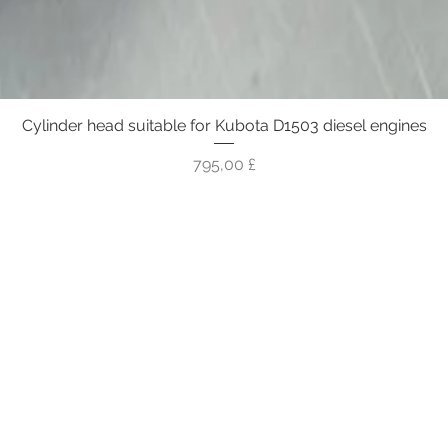
Cylinder head suitable for Kubota D1503 diesel engines
Vista rapida
Prezzo
795,00 £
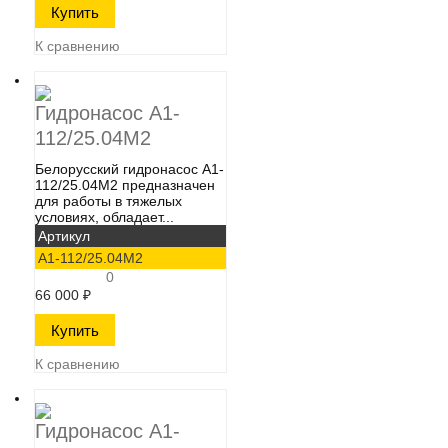
К сравнению
Гидронасос А1-
112/25.04М2
Белорусский гидронасос А1-
112/25.04М2​ предназначен
для работы в тяжелых
условиях, обладает...
Артикул
А1-112/25.04М2
0
66 000
₽
К сравнению
Гидронасос А1-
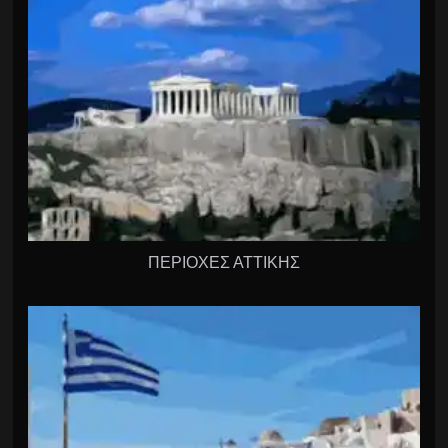
ΠΕΡΙΟΧΕΣ ΑΤΤΙΚΗΣ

-=-=-

#### [About this task]
Copy the listing word for word, excluding its pictures.

#### [Solution to this exercise]
Cylinder head suitable for Kubota D1503 diesel engines
Vista rapida
Prezzo
795,00 £
К сравнению
Гидронасос А1-
112/25.04М2
Белорусский гидронасос А1-
112/25.04М2​ предназначен
для работы в тяжелых
условиях, обладает...
Артикул
А1-112/25.04М2
0
66 000
₽
К сравнению
Гидронасос А1-
ΠΕΡΙΟΧΕΣ ΑΤΤΙΚΗΣ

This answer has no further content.